New statistical learning methods for model-based unsupervised classification of complex and high dimensional data
Componente | Categoria |
---|---|
Marco Alfo' | Componenti strutturati del gruppo di ricerca / Structured participants in the research project |
Monia Ranalli | Componenti strutturati del gruppo di ricerca / Structured participants in the research project |
Donatella Vicari | Componenti strutturati del gruppo di ricerca / Structured participants in the research project |
Vittoria Carolina Malpassuti | Dottorando/Assegnista/Specializzando componente non strutturato del gruppo di ricerca / PhD/Assegnista/Specializzando member non structured of the research group |
Francesca Martella | Componenti strutturati del gruppo di ricerca / Structured participants in the research project |
Irene Cozzolino | Dottorando/Assegnista/Specializzando componente non strutturato del gruppo di ricerca / PhD/Assegnista/Specializzando member non structured of the research group |
Maurizio Vichi | Componenti strutturati del gruppo di ricerca / Structured participants in the research project |
Paolo Giordani | Componenti strutturati del gruppo di ricerca / Structured participants in the research project |
Componente | Qualifica | Struttura | Categoria |
---|---|---|---|
Giovanni Trovato | Full professor | University of Rome "Tor Vergata" | Altro personale aggregato Sapienza o esterni, titolari di borse di studio di ricerca / Other aggregate personnel Sapienza or other institution, holders of research scholarships |
Fabrizio Mattesini | Full professor | University of Rome "Tor Vergata" | Altro personale aggregato Sapienza o esterni, titolari di borse di studio di ricerca / Other aggregate personnel Sapienza or other institution, holders of research scholarships |
Silvia D'Angelo | Postdoc research fellow | University College Dublin.

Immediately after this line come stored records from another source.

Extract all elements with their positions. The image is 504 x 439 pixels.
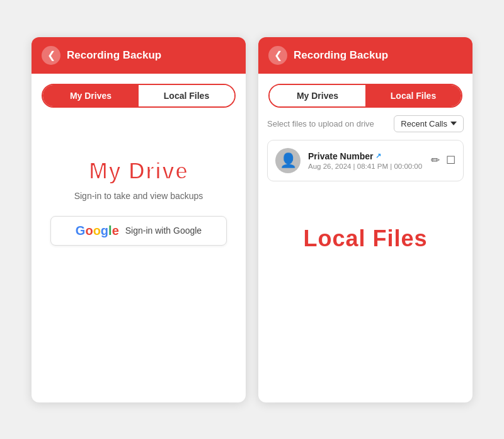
left-header: ❮ Recording Backup xyxy=(32,37,246,74)
left-screen-body: My Drives Local Files My Drive Sign-in t… xyxy=(32,84,246,271)
local-files-title: Local Files xyxy=(267,225,464,252)
edit-icon[interactable]: ✏ xyxy=(431,154,440,167)
recent-calls-dropdown[interactable]: Recent Calls xyxy=(394,115,464,132)
call-item: 👤 Private Number ↗ Aug 26, 2024 | 08:41 … xyxy=(267,140,464,181)
avatar: 👤 xyxy=(275,148,301,173)
right-header-title: Recording Backup xyxy=(294,49,388,62)
right-tab-local-files[interactable]: Local Files xyxy=(365,85,461,106)
chevron-down-icon xyxy=(450,122,457,125)
right-header: ❮ Recording Backup xyxy=(258,37,472,74)
person-icon: 👤 xyxy=(280,152,297,169)
my-drive-content: My Drive Sign-in to take and view backup… xyxy=(32,108,246,271)
call-name: Private Number ↗ xyxy=(308,151,423,161)
left-back-button[interactable]: ❮ xyxy=(42,46,60,65)
local-files-content: Select files to upload on drive Recent C… xyxy=(258,108,472,252)
right-screen-body: My Drives Local Files Select files to up… xyxy=(258,84,472,252)
call-info: Private Number ↗ Aug 26, 2024 | 08:41 PM… xyxy=(308,151,423,170)
google-g-icon: Google xyxy=(76,224,119,238)
left-tabs: My Drives Local Files xyxy=(42,84,236,108)
toolbar-label: Select files to upload on drive xyxy=(267,119,374,128)
right-tabs: My Drives Local Files xyxy=(268,84,462,108)
my-drive-title: My Drive xyxy=(89,158,188,185)
call-meta: Aug 26, 2024 | 08:41 PM | 00:00:00 xyxy=(308,162,423,170)
call-actions: ✏ ☐ xyxy=(431,154,455,167)
right-back-button[interactable]: ❮ xyxy=(268,46,287,65)
checkbox-icon[interactable]: ☐ xyxy=(446,154,455,167)
local-files-toolbar: Select files to upload on drive Recent C… xyxy=(267,115,464,132)
my-drive-subtitle: Sign-in to take and view backups xyxy=(74,191,203,201)
left-phone-screen: ❮ Recording Backup My Drives Local Files… xyxy=(32,37,246,402)
external-link-icon: ↗ xyxy=(375,152,381,160)
right-phone-screen: ❮ Recording Backup My Drives Local Files… xyxy=(258,37,472,402)
google-signin-button[interactable]: Google Sign-in with Google xyxy=(50,216,227,246)
right-tab-my-drives[interactable]: My Drives xyxy=(270,85,365,106)
left-tab-local-files[interactable]: Local Files xyxy=(139,85,234,106)
dropdown-label: Recent Calls xyxy=(401,119,447,128)
left-header-title: Recording Backup xyxy=(67,49,161,62)
google-signin-label: Sign-in with Google xyxy=(125,225,202,236)
left-tab-my-drives[interactable]: My Drives xyxy=(43,85,139,106)
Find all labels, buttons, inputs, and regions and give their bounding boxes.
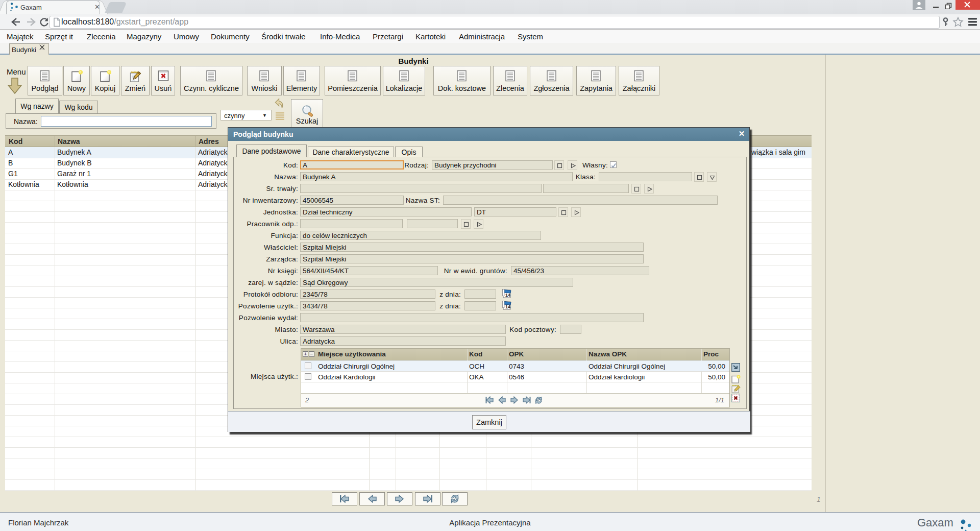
svg-text:Gaxam: Gaxam bbox=[917, 516, 953, 529]
svg-text:14: 14 bbox=[505, 293, 510, 298]
svg-text:14: 14 bbox=[505, 304, 510, 309]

Irlanda | Altro personale aggregato Sapienza o esterni, titolari di borse di studio di ricerca / Other aggregate personnel Sapienza or other institution, holders of research scholarships |
Michael Fop | Assistant professor | University College Dublin. Irlanda | Altro personale aggregato Sapienza o esterni, titolari di borse di studio di ricerca / Other aggregate personnel Sapienza or other institution, holders of research scholarships |
Alfonso Russo | Ph.D. student | University of Rome "Tor Vergata" | Altro personale aggregato Sapienza o esterni, titolari di borse di studio di ricerca / Other aggregate personnel Sapienza or other institution, holders of research scholarships |
Isabella Corazziari | Researcher | Istat | Altro personale aggregato Sapienza o esterni, titolari di borse di studio di ricerca / Other aggregate personnel Sapienza or other institution, holders of research scholarships |
Nowadays, in almost any research field data are inherently complex and high dimensional, due to the increasing availability of information granted by the new technologies. Classical approaches to supervised and unsupervised statistical learning are inadequate and cannot be directly applied to these "modern" data. The inadequateness is due to the increased complexity of:
a) data schemes. The classical data scheme "statistical units x quantitative variables" is often obsolete. Newer and more informative schemes are in use: mixed data, where some variables are quantitative and some other are categorical, matrix data, where the same units (persons or objects) are measured on the same variables in different occasions, multidimensional networks, where multiple relations are observed among a set of units (nodes) etc.;
b) models. New technologies make available a huge amount of features (variables) for the same unit. Classical methods do not allow us to model properly such high dimensional data because they would produce models with a large number of parameters that cannot be efficiently estimated, especially when the number of observations is small compared to the number of parameters and/or variables;
c) algorithms. On high dimensional data, the estimation and/or selection of classical models become computationally infeasible and/or do not give the results in the required time.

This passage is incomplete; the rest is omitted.